:: Problem ::
Please copy each line below that contains the string "para".

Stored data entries
══════════════════════════════

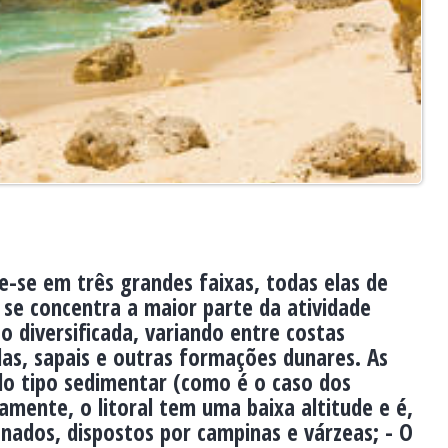
de-se em três grandes faixas, todas elas de
e se concentra a maior parte da atividade
o diversificada, variando entre costas
das, sapais e outras formações dunares. As
o tipo sedimentar (como é o caso dos
mente, o litoral tem uma baixa altitude e é,
anados, dispostos por campinas e várzeas; - O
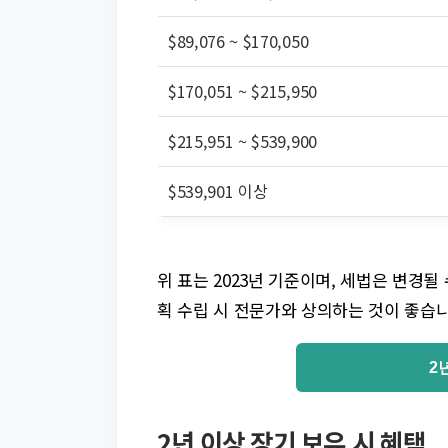
$89,076 ~ $170,050
$170,051 ~ $215,950
$215,951 ~ $539,900
$539,901 이상
위 표는 2023년 기준이며, 세법은 변경될
획 수립 시 전문가와 상의하는 것이 좋습니
2
2년 이상 장기 보유 시 혜택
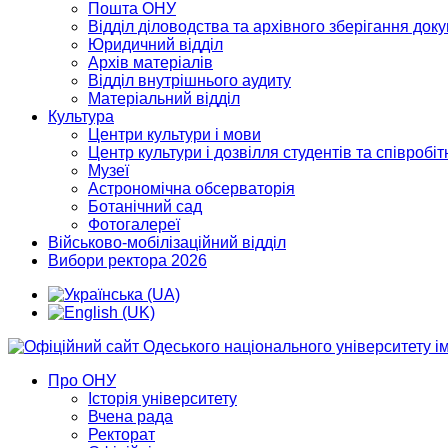
Пошта ОНУ
Відділ діловодства та архівного зберігання док
Юридичний відділ
Архів матеріалів
Відділ внутрішнього аудиту
Матеріальний відділ
Культура
Центри культури і мови
Центр культури і дозвілля студентів та співробіт
Музеї
Астрономічна обсерваторія
Ботанічний сад
Фотогалереї
Військово-мобілізаційний відділ
Вибори ректора 2026
Про ОНУ
Історія університету
Вчена рада
Ректорат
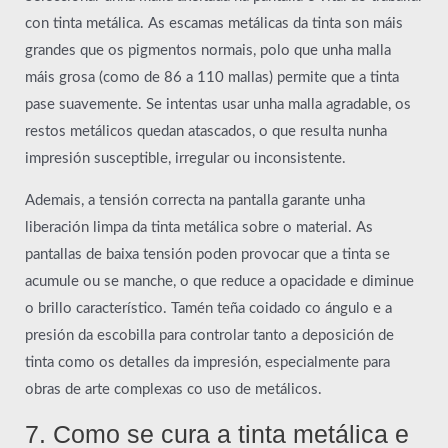
con tinta metálica. As escamas metálicas da tinta son máis
grandes que os pigmentos normais, polo que unha malla
máis grosa (como de 86 a 110 mallas) permite que a tinta
pase suavemente. Se intentas usar unha malla agradable, os
restos metálicos quedan atascados, o que resulta nunha
impresión susceptible, irregular ou inconsistente.
Ademais, a tensión correcta na pantalla garante unha
liberación limpa da tinta metálica sobre o material. As
pantallas de baixa tensión poden provocar que a tinta se
acumule ou se manche, o que reduce a opacidade e diminue
o brillo característico. Tamén teña coidado co ángulo e a
presión da escobilla para controlar tanto a deposición de
tinta como os detalles da impresión, especialmente para
obras de arte complexas co uso de metálicos.
7. Como se cura a tinta metálica e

══════════════════════════════

:: Solution for this exercise ::
presión da escobilla para controlar tanto a deposición de
tinta como os detalles da impresión, especialmente para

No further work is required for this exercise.